BUG: soft lockup - CPU#7 stuck

Issues related to hardware problems
Posts: 1
Joined: 2018/02/11 05:43:42

BUG: soft lockup - CPU#7 stuck

Postby LF42 » 2018/02/11 05:59:17


I have been receiving CPU stuck messages from the kernel, after which the machine appears to lock up.

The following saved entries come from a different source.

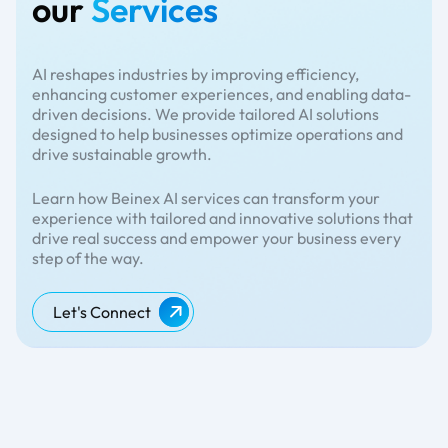
our
Services
AI reshapes industries by improving efficiency,
enhancing customer experiences, and enabling data-
driven decisions. We provide tailored AI solutions
designed to help businesses optimize operations and
drive sustainable growth.
Learn how Beinex AI services can transform your
experience with tailored and innovative solutions that
drive real success and empower your business every
step of the way.
Let's Connect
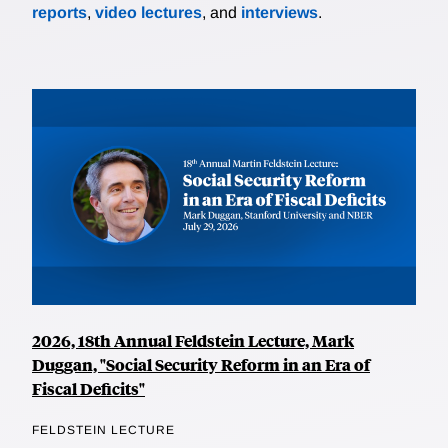
reports
,
video lectures
, and
interviews
.
2026, 18th Annual Feldstein Lecture, Mark
Duggan, "Social Security Reform in an Era of
Fiscal Deficits"
FELDSTEIN LECTURE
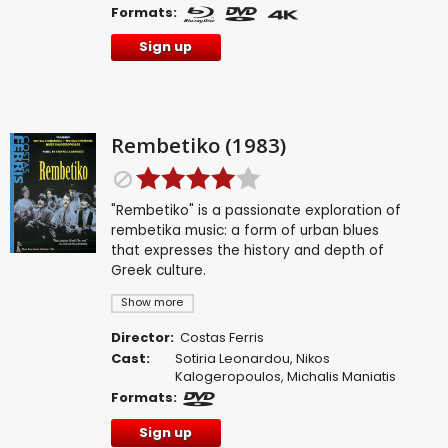
Formats:
Sign up
Rembetiko (1983)
"Rembetiko" is a passionate exploration of
rembetika music: a form of urban blues
that expresses the history and depth of
Greek culture.
Show more
Director:
Costas Ferris
Cast:
Sotiria Leonardou
,
Nikos
Kalogeropoulos
,
Michalis Maniatis
Formats:
Sign up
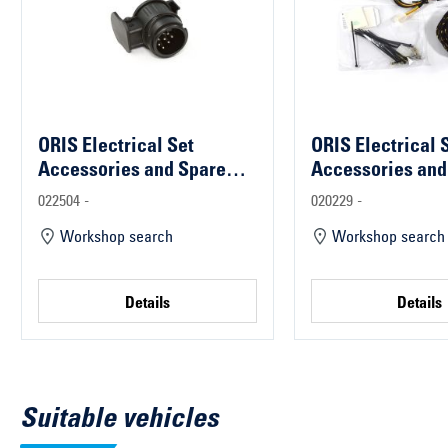
ORIS Electrical Set
ORIS Electrical 
Accessories and Spare
Accessories and
Parts
Parts
022504 -
020229 -
Workshop search
Workshop search
Details
Details
Suitable vehicles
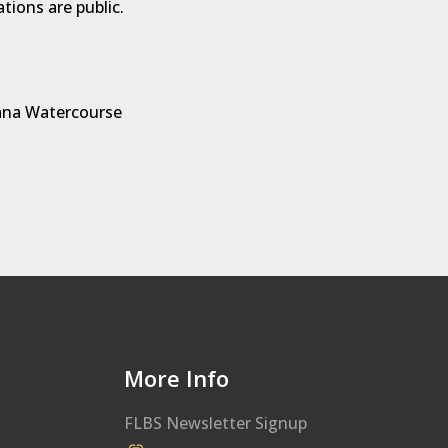
ations are public.
na Watercourse
More Info
FLBS Newsletter Signup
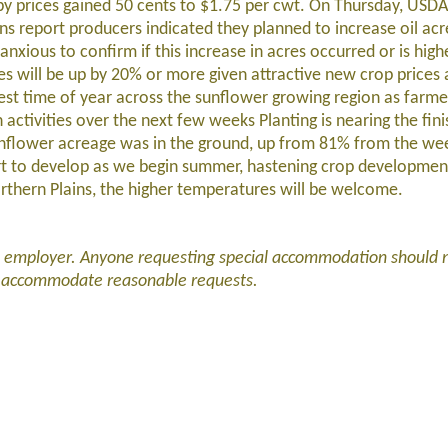
y prices gained 50 cents to $1.75 per cwt. On Thursday, USDA 
ions report producers indicated they planned to increase oil ac
anxious to confirm if this increase in acres occurred or is hig
es will be up by 20% or more given attractive new crop prices 
iest time of year across the sunflower growing region as farmer
activities over the next few weeks Planting is nearing the finis
unflower acreage was in the ground, up from 81% from the wee
art to develop as we begin summer, hastening crop developmen
orthern Plains, the higher temperatures will be welcome.
d employer. Anyone requesting special accommodation should 
l accommodate reasonable requests.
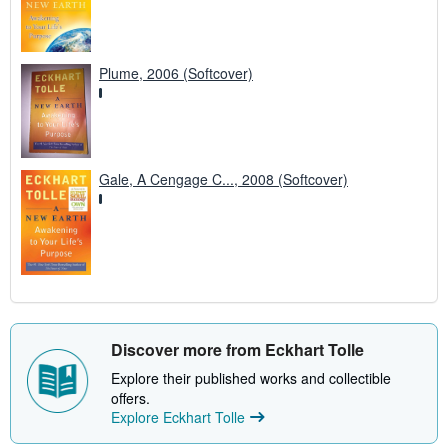
Plume, 2006 (Softcover)
Gale, A Cengage C..., 2008 (Softcover)
Discover more from Eckhart Tolle
Explore their published works and collectible
offers.
Explore Eckhart Tolle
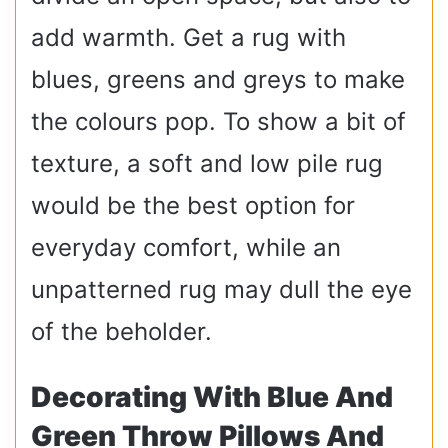
add warmth. Get a rug with
blues, greens and greys to make
the colours pop. To show a bit of
texture, a soft and low pile rug
would be the best option for
everyday comfort, while an
unpatterned rug may dull the eye
of the beholder.
Decorating With Blue And
Green Throw Pillows And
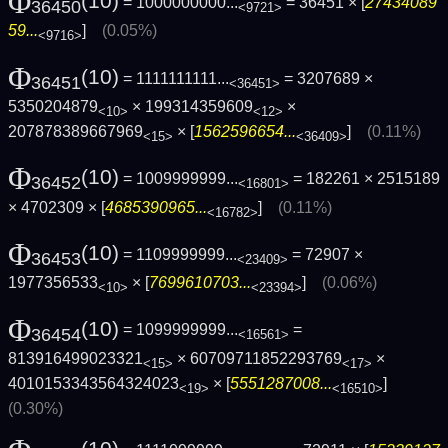
Φ
(10)
= 1000000000...
= 36451 × [
27434089
36450
<9721>
59...
]
(0.05%)
<9716>
Φ
(10)
= 1111111111...
= 3207689 ×
36451
<36451>
5350204879
× 199314359609
×
<10>
<12>
207878389667969
× [
1562596654...
]
(0.11%)
<15>
<36409>
Φ
(10)
= 1009999999...
= 182261 × 2515189
36452
<16801>
× 4702309 × [
4685390965...
]
(0.11%)
<16782>
Φ
(10)
= 1109999999...
= 72907 ×
36453
<23409>
1977356533
× [
7699610703...
]
(0.06%)
<10>
<23394>
Φ
(10)
= 1099999999...
=
36454
<16561>
813916499023321
× 60709711852293769
×
<15>
<17>
4010153343564324023
× [
5551287008...
]
<19>
<16510>
(0.30%)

The messages are of the form:
Feb 10 19:03:09 nas kernel: watchdog: BUG: soft lockup - CPU#7 stuck for 22s! [splunkd:1999]
Feb 10 19:03:09 nas kernel: Call Trace:
Feb 10 19:03:09 nas kernel: native_flush_tlb_others+0x7d/0x130
Feb 10 19:03:09 nas kernel: flush_tlb_mm_range+0xab/0x110
Feb 10 19:03:09 nas kernel: zap_page_range+0xcd/0x140
Feb 10 19:03:09 nas kernel: SyS_madvise+0x40e/0x8f0
Feb 10 19:03:09 nas kernel: ? __audit_syscall_entry+0xac/0xf0
Feb 10 19:03:09 nas kernel: ? syscall_trace_enter+0x1cd/0x2b0
Feb 10 19:03:09 nas kernel: do_syscall_64+0x74/0x1b0
Feb 10 19:03:09 nas kernel: entry_SYSCALL_64_after_hwframe+0x21/0x86

Any ideas on how to troubleshoot the problem further?

I have attached the messages file. The messages file starts with the soft lockup messages and then has all of the logs after I hard reset the computer.

Thank you.

[root@nas log]# uname -a
Linux nas.local 4.15.2-1.el7.elrepo.x86_64 #1 SMP Wed Feb 7 17:26:44 EST 2018 x86_64 x86_64 x86_64 GNU/Linux

[root@nas log]# more /proc/cpuinfo
processor : 0
vendor_id : AuthenticAMD
cpu family : 23
model : 1
model name : AMD Ryzen 7 1700 Eight-Core Processor
stepping : 1
microcode : 0x8001129
cpu MHz : 1374.304
cache size : 512 KB
physical id : 0
siblings : 16
core id : 0
cpu cores : 8
apicid : 0
initial apicid : 0
fpu : yes
fpu_exception : yes
cpuid level : 13
wp : yes
flags : fpu vme de pse tsc msr pae mce cx8 apic sep mtrr pge mca cmov
pat pse36 clflush mmx fxsr sse sse2 ht syscall nx mmxext fxsr_opt pdpe1gb rdtscp
lm constant_tsc rep_good nopl nonstop_tsc cpuid extd_apicid aperfmperf pni pclm
ulqdq monitor ssse3 fma cx16 sse4_1 sse4_2 movbe popcnt aes xsave avx f16c rdran
d lahf_lm cmp_legacy svm extapic cr8_legacy abm sse4a misalignsse 3dnowprefetch
osvw skinit wdt tce topoext perfctr_core perfctr_nb bpext perfctr_llc mwaitx cpb
hw_pstate sme vmmcall fsgsbase bmi1 avx2 smep bmi2 rdseed adx smap clflushopt s
ha_ni xsaveopt xsavec xgetbv1 xsaves clzero irperf xsaveerptr arat npt lbrv svm_
lock nrip_save tsc_scale vmcb_clean flushbyasid decodeassists pausefilter pfthre
shold avic v_vmsave_vmload vgif overflow_recov succor smca
bugs : sysret_ss_attrs null_seg spectre_v1 spectre_v2
bogomips : 5988.20
TLB size : 2560 4K pages
clflush size : 64
cache_alignment : 64
address sizes : 43 bits physical, 48 bits virtual
power management: ts ttp tm hwpstate eff_freq_ro [13] [14]

Handle 0x0002, DMI type 2, 15 bytes
Base Board Information
Product Name: PRIME X370-PRO
Version: Rev X.0x
Serial Number: 170296198101354
Asset Tag: Default string
Board is a hosting board
Board is replaceable
Location In Chassis: Default string
Chassis Handle: 0x0003
Type: Motherboard
Contained Object Handles: 0
(24.79 KiB) Downloaded 13 times

Posts: 2509
Joined: 2014/09/20 11:22:14

Re: BUG: soft lockup - CPU#7 stuck

Postby aks » 2018/02/25 14:40:26

Stop running splunk. If the problem goes away then it's splunks' problem and you can ask them why their software doesn't yield CPU appropriately (they'll probably come back with something like your disks are to slow).